Superintendent of Schools John Niesz is calling on Gov. Phil Murphy to amend the law when it comes to remote instruction.
“On behalf of the City of Bayonne School District I write to you to implore you to change the law for the continuity of instruction,” he wrote in an Oct. 27 letter to Murphy.
The law in question, P.L. 2020,c.27, states that a remote instruction plan would be implemented only “during a district closure lasting more than three consecutive school days due to a declared state of emergency, declared public health emergency, or a directive by the appropriate health agency or officer to institute a public health-related closure.”
According to Niesz, this law and the New Jersey Department of Education guidance is flawed when emergencies occur.
Recent storm a prime example
“I would like to draw your attention to the recent declaration of emergency that you declared on Monday, October 25, 2021 through Tuesday, October 26, 2021,” Niesz said. “A major storm was due to strike the State of New Jersey.
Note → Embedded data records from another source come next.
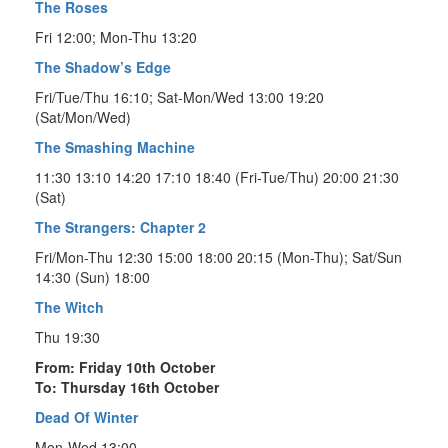
The Roses
Fri 12:00; Mon-Thu 13:20
The Shadow’s Edge
Fri/Tue/Thu 16:10; Sat-Mon/Wed 13:00 19:20
(Sat/Mon/Wed)
The Smashing Machine
11:30 13:10 14:20 17:10 18:40 (Fri-Tue/Thu) 20:00 21:30
(Sat)
The Strangers: Chapter 2
Fri/Mon-Thu 12:30 15:00 18:00 20:15 (Mon-Thu); Sat/Sun
14:30 (Sun) 18:00
The Witch
Thu 19:30
From: Friday 10th October
To: Thursday 16th October
Dead Of Winter
Mon-Wed 13:00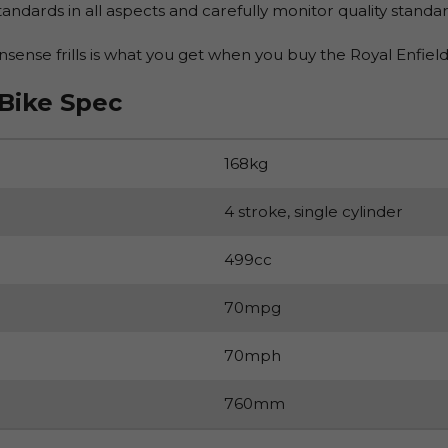
andards in all aspects and carefully monitor quality standar
ense frills is what you get when you buy the Royal Enfield
 Bike Spec
168kg
4 stroke, single cylinder
499cc
70mpg
70mph
760mm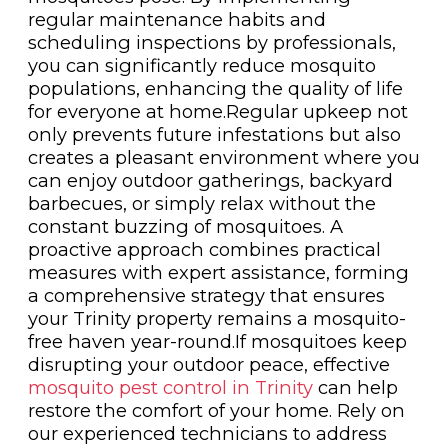
regular maintenance habits and
scheduling inspections by professionals,
you can significantly reduce mosquito
populations, enhancing the quality of life
for everyone at home.Regular upkeep not
only prevents future infestations but also
creates a pleasant environment where you
can enjoy outdoor gatherings, backyard
barbecues, or simply relax without the
constant buzzing of mosquitoes. A
proactive approach combines practical
measures with expert assistance, forming
a comprehensive strategy that ensures
your Trinity property remains a mosquito-
free haven year-round.If mosquitoes keep
disrupting your outdoor peace, effective
mosquito pest control in Trinity
can help
restore the comfort of your home. Rely on
our experienced technicians to address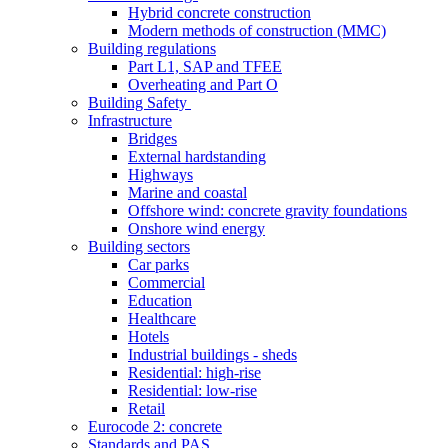
Hybrid concrete construction
Modern methods of construction (MMC)
Building regulations
Part L1, SAP and TFEE
Overheating and Part O
Building Safety
Infrastructure
Bridges
External hardstanding
Highways
Marine and coastal
Offshore wind: concrete gravity foundations
Onshore wind energy
Building sectors
Car parks
Commercial
Education
Healthcare
Hotels
Industrial buildings - sheds
Residential: high-rise
Residential: low-rise
Retail
Eurocode 2: concrete
Standards and PAS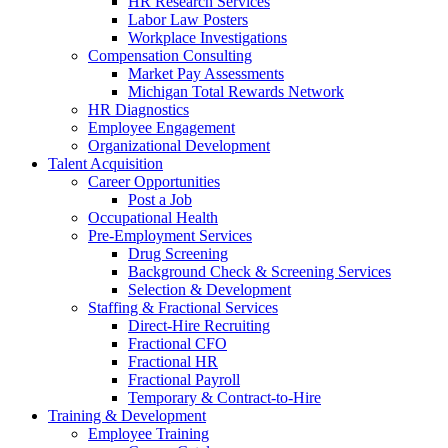
HR Research Services
Labor Law Posters
Workplace Investigations
Compensation Consulting
Market Pay Assessments
Michigan Total Rewards Network
HR Diagnostics
Employee Engagement
Organizational Development
Talent Acquisition
Career Opportunities
Post a Job
Occupational Health
Pre-Employment Services
Drug Screening
Background Check & Screening Services
Selection & Development
Staffing & Fractional Services
Direct-Hire Recruiting
Fractional CFO
Fractional HR
Fractional Payroll
Temporary & Contract-to-Hire
Training & Development
Employee Training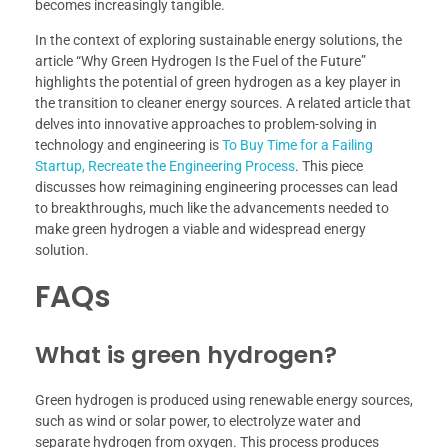
becomes increasingly tangible.
In the context of exploring sustainable energy solutions, the
article “Why Green Hydrogen Is the Fuel of the Future”
highlights the potential of green hydrogen as a key player in
the transition to cleaner energy sources. A related article that
delves into innovative approaches to problem-solving in
technology and engineering is
To Buy Time for a Failing
Startup, Recreate the Engineering Process
. This piece
discusses how reimagining engineering processes can lead
to breakthroughs, much like the advancements needed to
make green hydrogen a viable and widespread energy
solution.
FAQs
What is green hydrogen?
Green hydrogen is produced using renewable energy sources,
such as wind or solar power, to electrolyze water and
separate hydrogen from oxygen. This process produces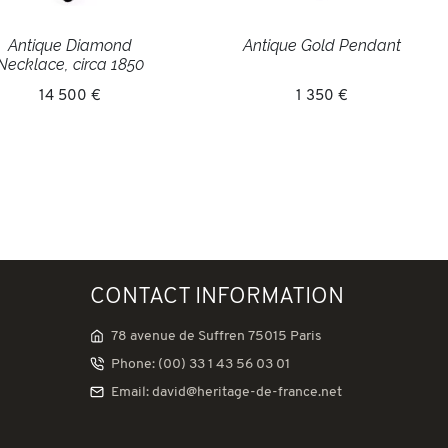
Antique Diamond
Antique Gold Pendant
Necklace, circa 1850
14 500 €
1 350 €
CONTACT INFORMATION
78 avenue de Suffren 75015 Paris
Phone: (00) 33 1 43 56 03 01
Email: david@heritage-de-france.net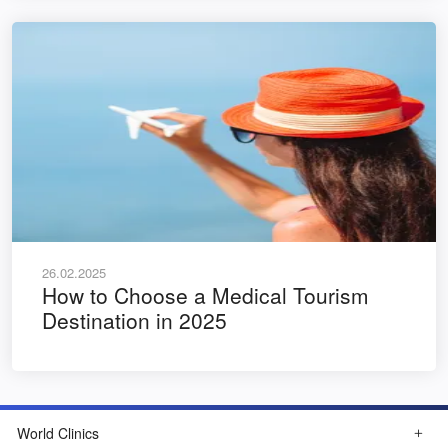
26.02.2025
How to Choose a Medical Tourism
Destination in 2025
World Clinics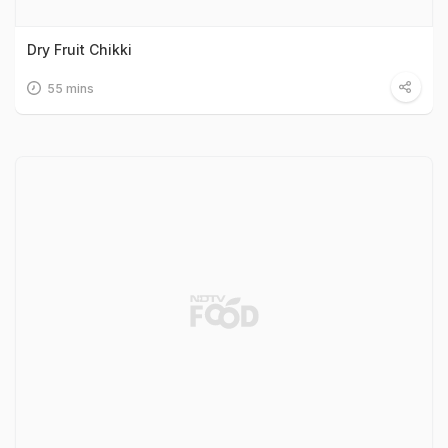
Dry Fruit Chikki
55 mins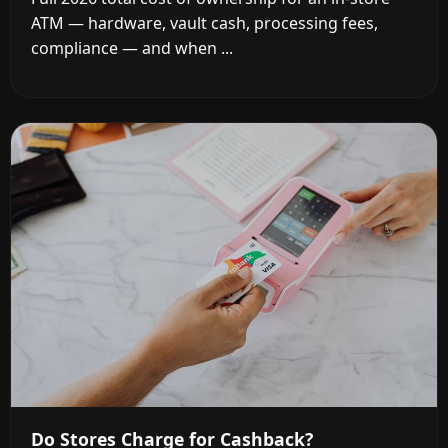
ATM — hardware, vault cash, processing fees,
compliance — and when ...
Do Stores Charge for Cashback?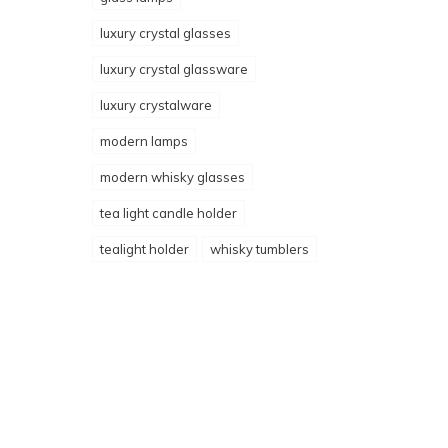
luxury crystal glasses
luxury crystal glassware
luxury crystalware
modern lamps
modern whisky glasses
tea light candle holder
tealight holder
whisky tumblers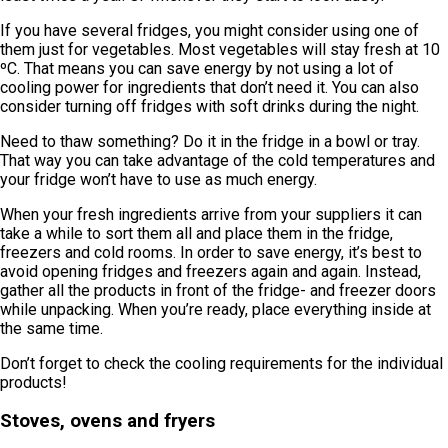
If you have several fridges, you might consider using one of
them just for vegetables. Most vegetables will stay fresh at 10
ºC. That means you can save energy by not using a lot of
cooling power for ingredients that don’t need it. You can also
consider turning off fridges with soft drinks during the night.
Need to thaw something? Do it in the fridge in a bowl or tray.
That way you can take advantage of the cold temperatures and
your fridge won’t have to use as much energy.
When your fresh ingredients arrive from your suppliers it can
take a while to sort them all and place them in the fridge,
freezers and cold rooms. In order to save energy, it’s best to
avoid opening fridges and freezers again and again. Instead,
gather all the products in front of the fridge- and freezer doors
while unpacking. When you’re ready, place everything inside at
the same time.
Don’t forget to check the cooling requirements for the individual
products!
Stoves, ovens and fryers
In preparation for the storm you declared a State of Emergency for the entire State of New Jersey and the City of Bayonne in conjunction with Mayor James Davis declared a state of emergency as well.”
When the district was forced to close due to the storm, it could not opt to provide children with remote instruction due to the law.
“The school district closed for the school day on October 26, 2021 in the abundance of safety and security of our 10,000 students,” Niesz said. “We could not choose a remote learning option, since the emergency did not last more than 3 days. I tried in vain to advocate for a remote option for our school district to the Department of Education, to no avail. I implore you to reconsider the option for school districts to choose a remote option when our cities and towns in conjunction with the State of New Jersey declare a state of emergency.”
Learn now rather than make it up
According to Niesz, it makes more sense to allow remote instruction on days like these rather than to make up the days at the end of the year.
“Governor Murphy, it makes sense to allow students to remain learning in their homes during a declared state of emergency,” Niesz said. “We have the technology for all of our learners to do so. Why not have a full day of remote instruction safe in your home during a declared state of emergency rather then have students extend the school year on a half day at the end of June? While I am proud of our teachers and students, I think we all know what the last day of school looks like, let’s keep students engaged during the school year at all times. The traditional snow day can still be an option however, we must adapt to the ever changing landscape of our technological capabilities.”
Niesz reiterated his calls to allow virtual instruction during a local State of Emergency and any subsequent closures.
“The law for the continuity of instruction should allow schools the discretion to switch to remote instruction if there is a State of Emergency declared in our respective cities and towns,” Niesz said.